### REQUIREMENT:
Starting with the opening line of the entries below, transcribe each line exactly up to and including the one that has "dettagliata dei processi"; pictures are not copied.
#### EXERCISE MATERIALS
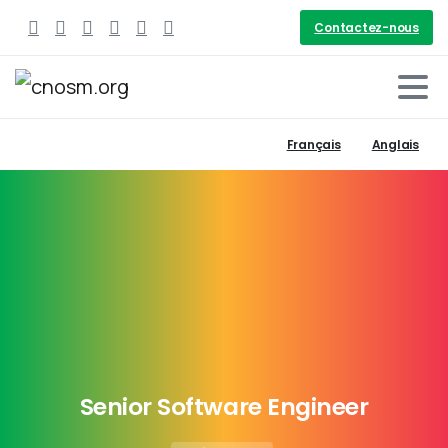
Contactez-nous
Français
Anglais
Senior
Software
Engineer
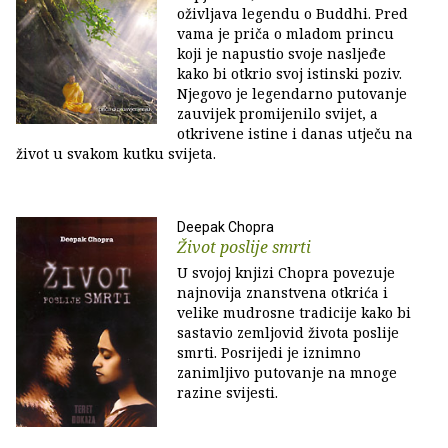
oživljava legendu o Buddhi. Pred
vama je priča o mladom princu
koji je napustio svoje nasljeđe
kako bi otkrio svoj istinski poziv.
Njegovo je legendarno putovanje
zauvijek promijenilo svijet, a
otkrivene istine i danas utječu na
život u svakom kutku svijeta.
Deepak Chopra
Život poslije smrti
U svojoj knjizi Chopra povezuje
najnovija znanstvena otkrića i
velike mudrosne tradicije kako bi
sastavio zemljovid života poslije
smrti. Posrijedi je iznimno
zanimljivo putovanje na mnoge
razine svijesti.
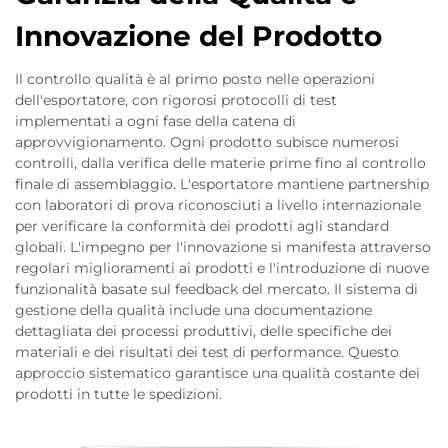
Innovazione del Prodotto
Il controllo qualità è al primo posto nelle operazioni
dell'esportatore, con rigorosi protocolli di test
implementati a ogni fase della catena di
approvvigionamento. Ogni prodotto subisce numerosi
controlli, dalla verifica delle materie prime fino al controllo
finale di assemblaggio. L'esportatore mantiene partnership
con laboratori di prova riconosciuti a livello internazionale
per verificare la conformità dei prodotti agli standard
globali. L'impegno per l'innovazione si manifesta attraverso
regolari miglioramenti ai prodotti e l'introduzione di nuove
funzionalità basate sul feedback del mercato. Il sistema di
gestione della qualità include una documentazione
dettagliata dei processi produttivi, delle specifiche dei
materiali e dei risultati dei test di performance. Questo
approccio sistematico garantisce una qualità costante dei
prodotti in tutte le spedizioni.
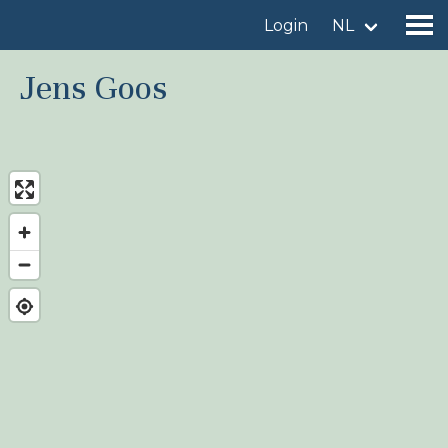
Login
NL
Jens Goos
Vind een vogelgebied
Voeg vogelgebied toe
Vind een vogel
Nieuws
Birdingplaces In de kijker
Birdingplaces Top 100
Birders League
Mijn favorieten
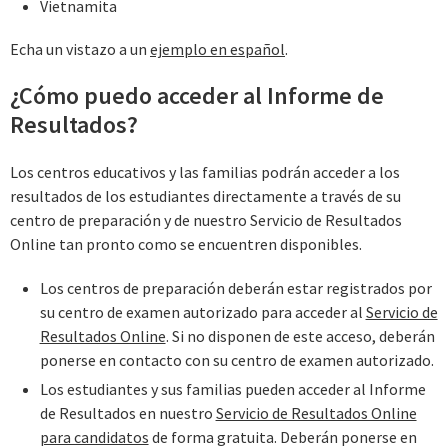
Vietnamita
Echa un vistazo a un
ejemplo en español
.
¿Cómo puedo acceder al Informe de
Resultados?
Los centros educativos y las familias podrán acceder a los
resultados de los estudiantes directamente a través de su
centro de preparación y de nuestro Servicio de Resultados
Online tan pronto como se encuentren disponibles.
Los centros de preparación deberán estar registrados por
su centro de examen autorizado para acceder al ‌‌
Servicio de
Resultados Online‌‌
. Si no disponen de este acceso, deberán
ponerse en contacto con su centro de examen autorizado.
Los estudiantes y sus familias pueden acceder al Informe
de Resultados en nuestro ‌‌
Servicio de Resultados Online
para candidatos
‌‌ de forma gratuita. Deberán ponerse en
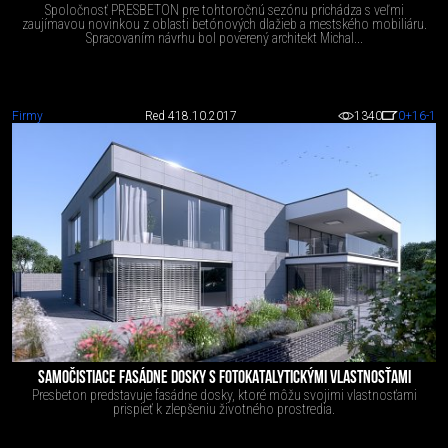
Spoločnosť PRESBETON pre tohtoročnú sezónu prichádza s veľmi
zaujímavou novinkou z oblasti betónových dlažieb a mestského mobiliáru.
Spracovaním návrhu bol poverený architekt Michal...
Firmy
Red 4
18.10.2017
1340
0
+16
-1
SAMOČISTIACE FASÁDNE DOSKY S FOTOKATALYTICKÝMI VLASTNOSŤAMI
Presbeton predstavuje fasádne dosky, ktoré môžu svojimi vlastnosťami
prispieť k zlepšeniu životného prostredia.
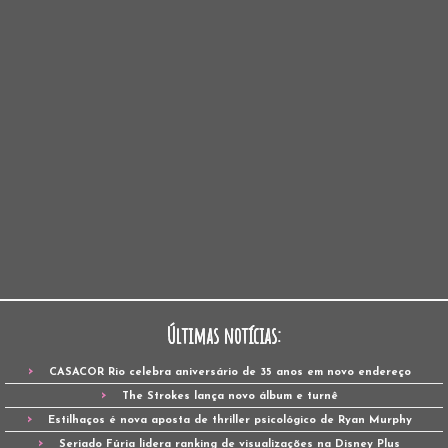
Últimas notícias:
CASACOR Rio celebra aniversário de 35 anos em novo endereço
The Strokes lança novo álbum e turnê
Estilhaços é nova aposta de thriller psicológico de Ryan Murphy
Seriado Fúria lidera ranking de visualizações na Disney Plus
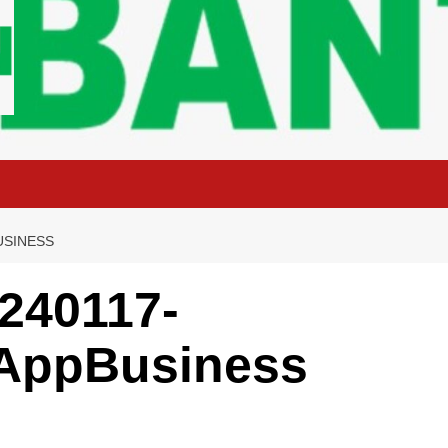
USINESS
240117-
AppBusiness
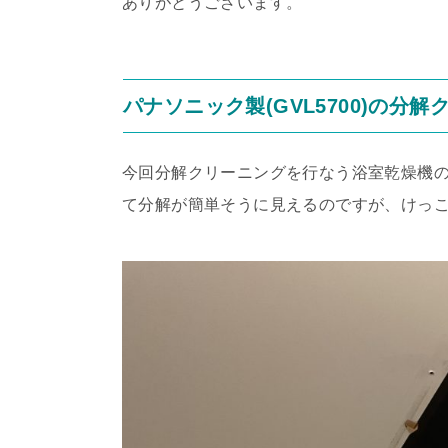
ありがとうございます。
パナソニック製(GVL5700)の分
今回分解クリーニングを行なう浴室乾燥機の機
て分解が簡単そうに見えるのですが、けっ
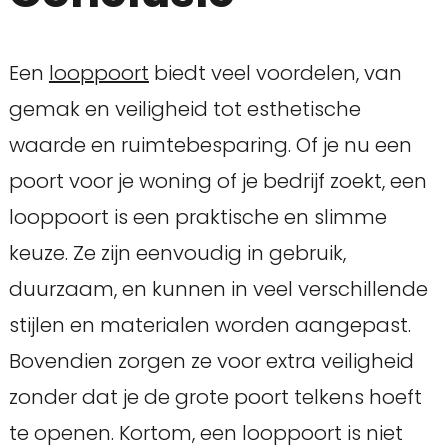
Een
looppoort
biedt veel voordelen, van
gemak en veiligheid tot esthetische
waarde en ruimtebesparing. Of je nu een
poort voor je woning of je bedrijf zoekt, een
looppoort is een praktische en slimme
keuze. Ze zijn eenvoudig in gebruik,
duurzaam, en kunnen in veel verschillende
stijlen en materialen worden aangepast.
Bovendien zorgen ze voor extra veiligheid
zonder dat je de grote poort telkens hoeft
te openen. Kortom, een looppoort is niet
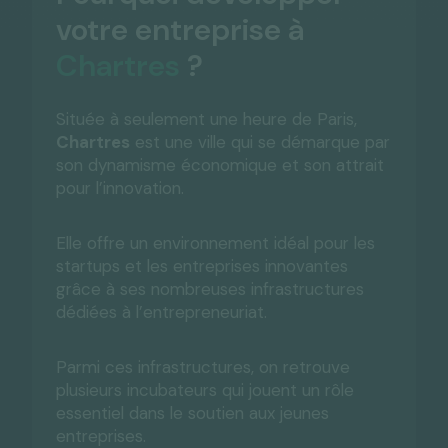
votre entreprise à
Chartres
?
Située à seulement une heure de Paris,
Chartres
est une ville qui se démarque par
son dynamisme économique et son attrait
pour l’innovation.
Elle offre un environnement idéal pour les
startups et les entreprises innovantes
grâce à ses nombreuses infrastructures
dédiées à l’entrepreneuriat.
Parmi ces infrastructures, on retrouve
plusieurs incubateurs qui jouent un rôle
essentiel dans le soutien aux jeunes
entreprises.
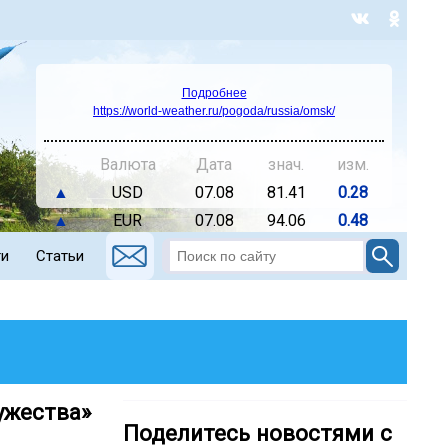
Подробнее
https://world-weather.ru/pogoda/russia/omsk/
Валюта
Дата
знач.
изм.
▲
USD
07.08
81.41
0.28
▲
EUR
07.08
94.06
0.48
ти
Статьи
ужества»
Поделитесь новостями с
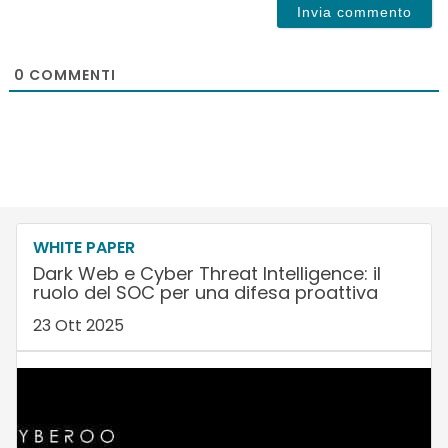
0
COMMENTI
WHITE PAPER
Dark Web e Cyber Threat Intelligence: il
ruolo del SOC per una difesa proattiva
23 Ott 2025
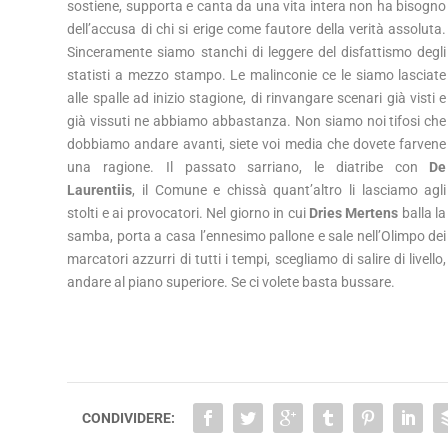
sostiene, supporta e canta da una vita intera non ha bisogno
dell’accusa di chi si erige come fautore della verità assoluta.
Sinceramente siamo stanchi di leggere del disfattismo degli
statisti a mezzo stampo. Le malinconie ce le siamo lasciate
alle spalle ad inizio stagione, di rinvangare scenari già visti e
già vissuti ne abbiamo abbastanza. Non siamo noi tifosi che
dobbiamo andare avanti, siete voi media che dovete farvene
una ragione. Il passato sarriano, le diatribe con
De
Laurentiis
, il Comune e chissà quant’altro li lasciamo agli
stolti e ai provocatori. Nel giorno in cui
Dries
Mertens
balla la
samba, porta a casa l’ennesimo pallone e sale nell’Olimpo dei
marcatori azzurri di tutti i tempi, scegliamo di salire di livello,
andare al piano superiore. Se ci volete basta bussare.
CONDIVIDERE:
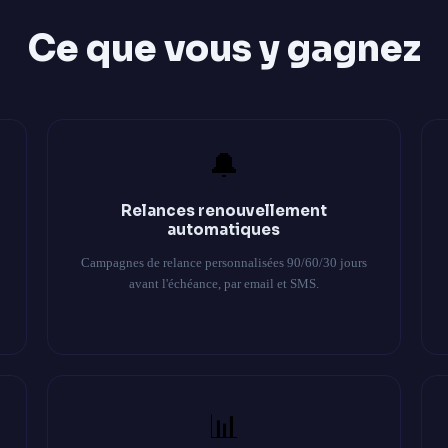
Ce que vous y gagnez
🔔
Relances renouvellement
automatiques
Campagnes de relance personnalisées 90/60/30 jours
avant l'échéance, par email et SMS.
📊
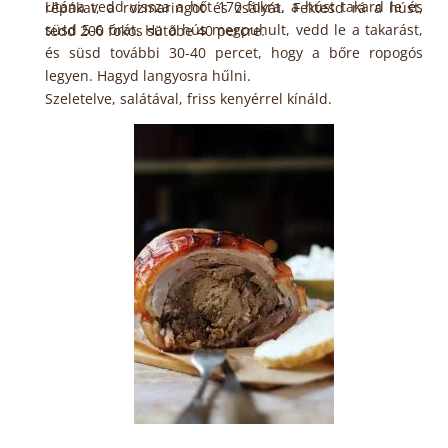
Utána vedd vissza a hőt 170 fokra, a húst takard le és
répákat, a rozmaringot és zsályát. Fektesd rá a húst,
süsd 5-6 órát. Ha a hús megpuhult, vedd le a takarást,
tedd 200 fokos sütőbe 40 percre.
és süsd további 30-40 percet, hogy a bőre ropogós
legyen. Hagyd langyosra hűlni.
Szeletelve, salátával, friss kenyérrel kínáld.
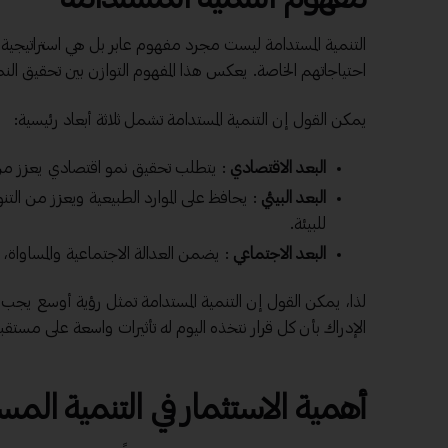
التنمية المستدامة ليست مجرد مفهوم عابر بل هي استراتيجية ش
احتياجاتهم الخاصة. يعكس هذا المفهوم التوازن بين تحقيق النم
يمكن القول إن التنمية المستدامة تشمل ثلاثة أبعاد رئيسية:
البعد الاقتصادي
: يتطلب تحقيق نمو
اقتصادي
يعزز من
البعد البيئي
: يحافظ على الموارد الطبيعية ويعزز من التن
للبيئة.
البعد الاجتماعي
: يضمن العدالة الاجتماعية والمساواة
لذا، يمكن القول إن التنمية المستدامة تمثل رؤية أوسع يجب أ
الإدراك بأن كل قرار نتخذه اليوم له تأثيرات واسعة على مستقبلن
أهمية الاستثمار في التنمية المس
########
### RESPONSE AREA:
Contactez-nous
Français
Anglais
Senior
Software
Engineer
oživljava legendu o Buddhi. Pred
vama je priča o mladom princu
koji je napustio svoje nasljeđe
kako bi otkrio svoj istinski poziv.
Njegovo je legendarno putovanje
zauvijek promijenilo svijet, a
otkrivene istine i danas utječu na
život u svakom kutku svijeta.
Deepak Chopra
Život poslije smrti
U svojoj knjizi Chopra povezuje
najnovija znanstvena otkrića i
velike mudrosne tradicije kako bi
sastavio zemljovid života poslije
smrti. Posrijedi je iznimno
zanimljivo putovanje na mnoge
razine svijesti.
Innovazione del Prodotto
Il controllo qualità è al primo posto nelle operazioni
dell'esportatore, con rigorosi protocolli di test
implementati a ogni fase della catena di
approvvigionamento. Ogni prodotto subisce numerosi
controlli, dalla verifica delle materie prime fino al controllo
finale di assemblaggio. L'esportatore mantiene partnership
con laboratori di prova riconosciuti a livello internazionale
per verificare la conformità dei prodotti agli standard
globali. L'impegno per l'innovazione si manifesta attraverso
regolari miglioramenti ai prodotti e l'introduzione di nuove
funzionalità basate sul feedback del mercato. Il sistema di
gestione della qualità include una documentazione
dettagliata dei processi produttivi, delle specifiche dei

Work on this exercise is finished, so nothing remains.